Ma mère grimace, mais elle préfère me savoir en train de courir, plutôt qu'avec d'anciens amis et d'échapper à son contrôle. Quand je pense qu'ils ne m'ont pas demandé une seule fois comment je vais... Ma mère accepte que je fasse du sport et j'en suis ravie.

Mes parents ont déjà dîné, visiblement mon retour ne leur fait ni chaud, ni froid. Ils me renvoient dans ma chambre. Je croise ma jumelle dans le hall.

- Bonjour Andriana, lancé-je.

Ce n'est que par gentillesse que je lui parle. Une part de moi a toujours envie de se venger pour ce qu'elle m'a fait trois ans avant. Elle semble presque me remarquer pour la première fois quand elle lève les yeux vers moi. Je vois dans son regard un mépris qui me donne des frissons. Elle me terrifie.

- Ne m'adresse pas la parole.

Et Andriana s'en va. Je remarque qu'elle porte une robe de soirée. J'ai un pincement au cœur, j'aimerai sortir moi aussi. Je réprime aussitôt cette idée. Je dois me tenir à carreaux, et cela veut dire que je dois rester à la maison.

Quand je croise Kassie, juste après, avec une tenue de soirée, je suis piquée par la jalousie. Je vais dans la cuisine, et cette fois, je baisse le masque de la fille forte et je lâche des petites larmes.

- Enara ! Comme je suis heureuse de te voir.

J'essuie mes larmes. C'est la cuisinière, Sophie, une femme d'une quarantaine d'années qui a les cheveux pratiquement blanc sûrement à cause du stresse. Travailler avec ma mère n'est pas de tout repos, sachant que celle-ci déteste Sophie pour une raison qui m'a toujours échappée. Elle me prend dans ses bras très longtemps avant de me regarder et me dire :

- Tu as tellement changé, tu es tellement plus...

- Riche, complétée-je en rigolant.

- On dirait ta mère. Heureusement que tu ressembles plus à ton père, sinon tu me ferais peur.

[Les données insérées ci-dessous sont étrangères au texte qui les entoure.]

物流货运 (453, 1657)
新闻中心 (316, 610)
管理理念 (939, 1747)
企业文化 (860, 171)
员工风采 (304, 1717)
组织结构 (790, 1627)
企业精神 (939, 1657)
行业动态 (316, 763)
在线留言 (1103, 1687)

- C'est le pire compliment que tu pouvais me faire. Mais je suis aussi contente de te revoir.

Sophie a toujours travaillé ici et elle a sûrement été la seule à pleurer mon départ. Je crois qu'elle me considère un peu comme sa fille. Je lui demande si elle peut me faire quelque chose à manger et elle se met tout de suite aux fourneaux. Elle chantonne et je me rappelle à quel point j'aime être dans cette cuisine avec elle.

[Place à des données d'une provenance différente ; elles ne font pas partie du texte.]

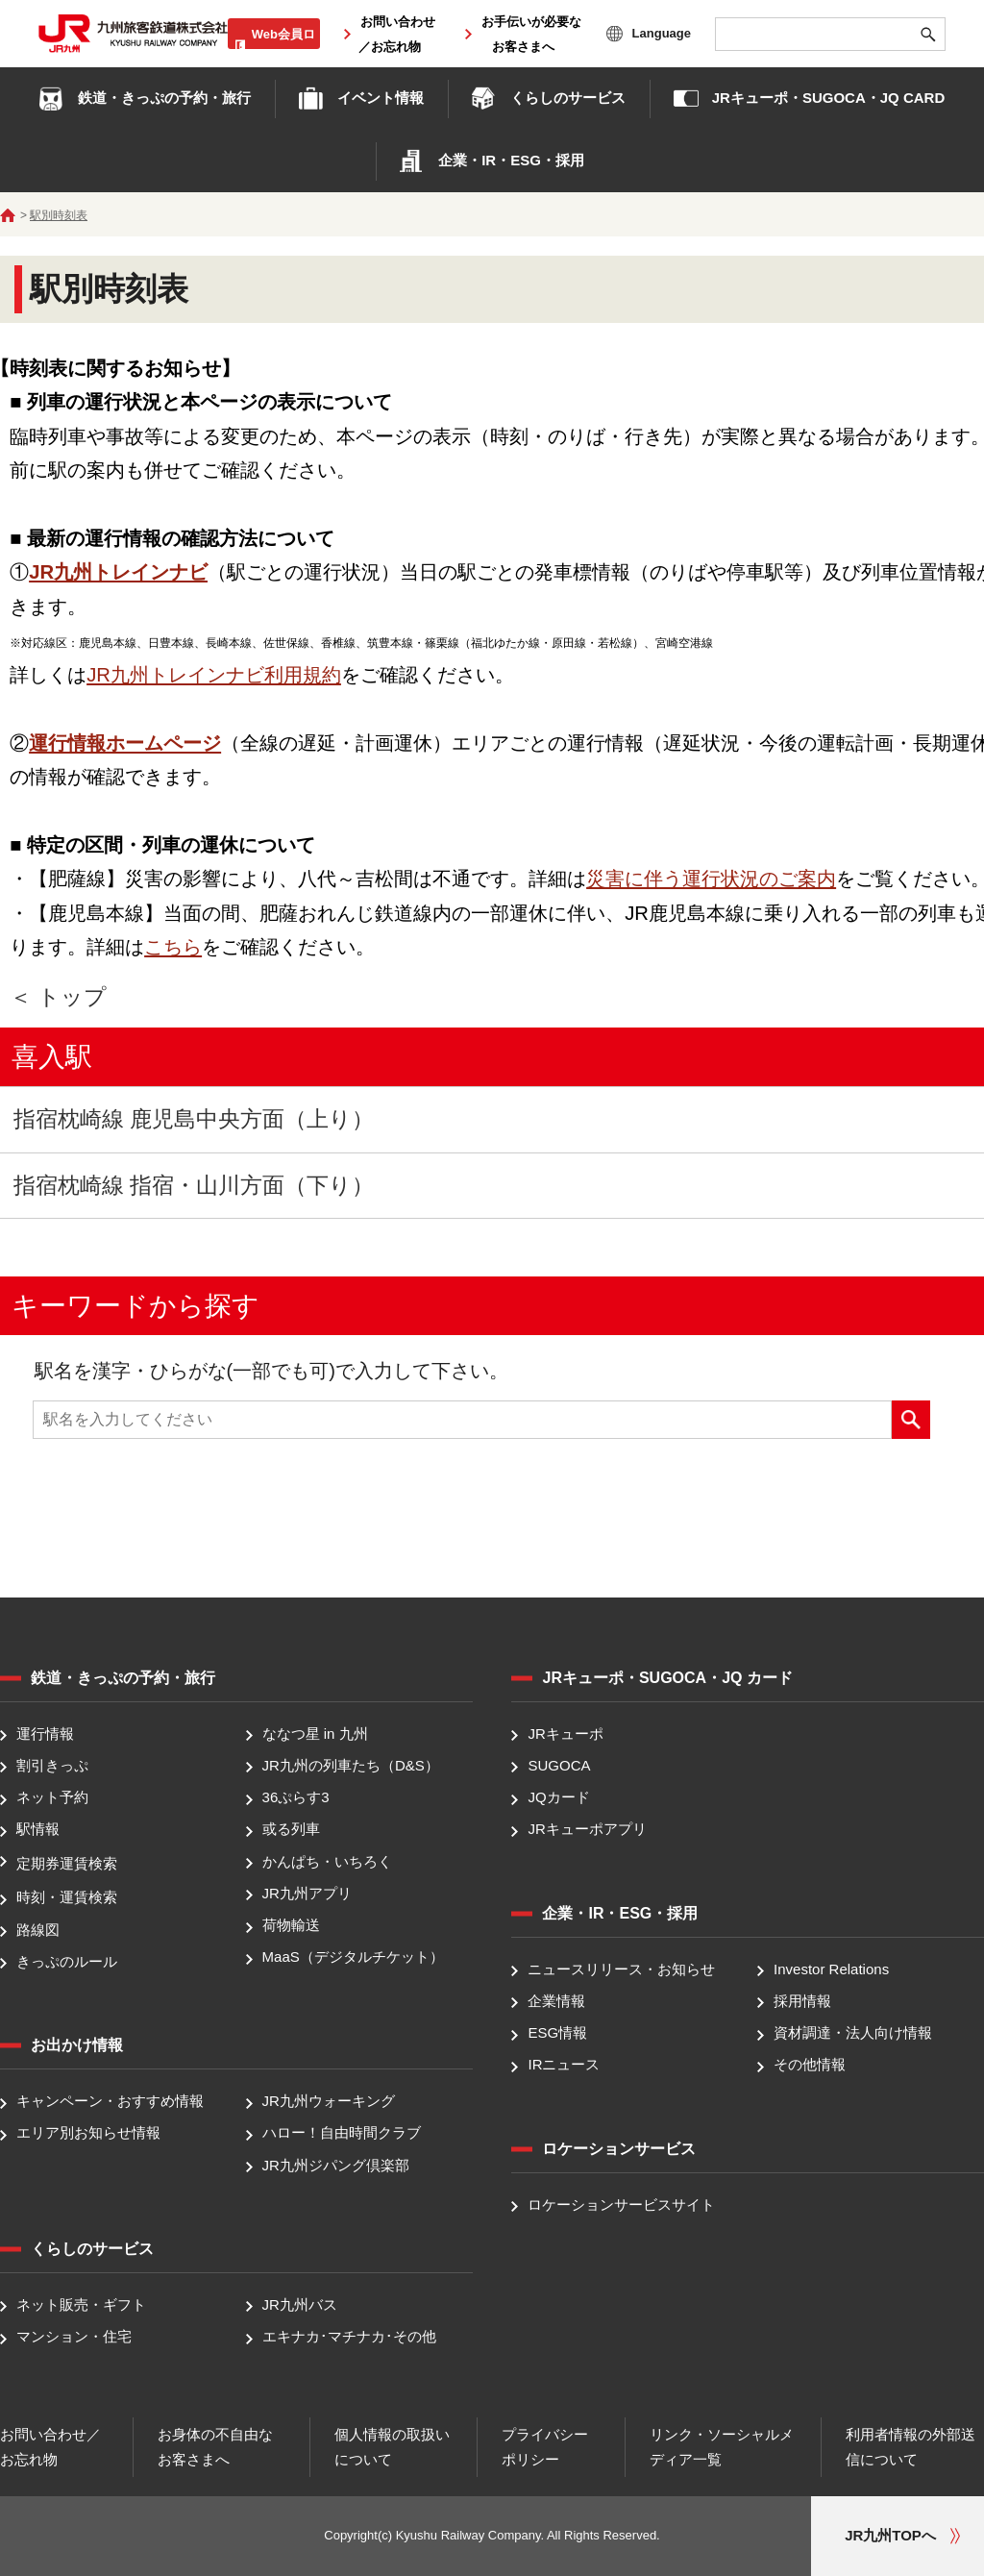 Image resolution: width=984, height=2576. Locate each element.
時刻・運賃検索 (66, 1898)
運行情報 (45, 1733)
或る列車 (291, 1829)
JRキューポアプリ (587, 1829)
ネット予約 (52, 1797)
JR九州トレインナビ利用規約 (213, 674)
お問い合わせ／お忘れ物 (50, 2446)
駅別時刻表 (58, 215)
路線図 (38, 1929)
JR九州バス (299, 2304)
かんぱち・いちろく (327, 1861)
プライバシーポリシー (545, 2446)
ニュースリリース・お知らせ (621, 1969)
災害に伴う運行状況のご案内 (711, 878)
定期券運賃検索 (66, 1863)
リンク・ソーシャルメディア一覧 (722, 2446)
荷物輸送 (291, 1925)
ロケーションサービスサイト (621, 2204)
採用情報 (802, 2001)
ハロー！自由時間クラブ (341, 2133)
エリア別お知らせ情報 (88, 2133)
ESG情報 (557, 2032)
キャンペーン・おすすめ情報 (110, 2101)
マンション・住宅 (74, 2336)
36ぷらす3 (296, 1797)
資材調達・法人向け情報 (853, 2032)
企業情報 (556, 2001)
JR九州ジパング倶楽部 (335, 2165)
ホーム (7, 215)
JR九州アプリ (307, 1893)
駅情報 (38, 1829)
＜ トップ (58, 997)
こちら (173, 946)
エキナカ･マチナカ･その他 (349, 2336)
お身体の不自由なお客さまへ (215, 2446)
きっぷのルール (66, 1961)
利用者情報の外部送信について (910, 2446)
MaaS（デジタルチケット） (353, 1957)
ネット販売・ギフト (81, 2304)
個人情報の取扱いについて (392, 2446)
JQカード (558, 1797)
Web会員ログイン (283, 44)
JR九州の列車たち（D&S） (350, 1765)
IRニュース (564, 2065)
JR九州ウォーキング (328, 2101)
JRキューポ (565, 1733)
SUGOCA (559, 1765)
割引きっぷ (52, 1765)
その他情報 (810, 2065)
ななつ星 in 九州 (315, 1733)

Plus tard, je m'éclipse dans ma chambre et m'allonge dans mon lit. Un courant d'air passe par ma fenêtre ouverte. J'ai terriblement envie de sortir. J'ai cru entendre dire que les filles allaient chez Chloé, qui organise une soirée. Sophie me l'a peut-être dit, sans savoir que cela me donnerait envie d'y aller. Je pourrais m'éclipser par la fenêtre et aller discrètement à cette soirée, en évitant mes sœurs, et en revenant sans que personne ne le sache. Ma porte est fermée à clé et mes parents dorment déjà.

Non, je ne devrais pas... Trop tard, j'enfile déjà une robe noire trop courte selon ma mère, des talons et je sors par ma fenêtre. Finalement, je n'ai pas trop changé.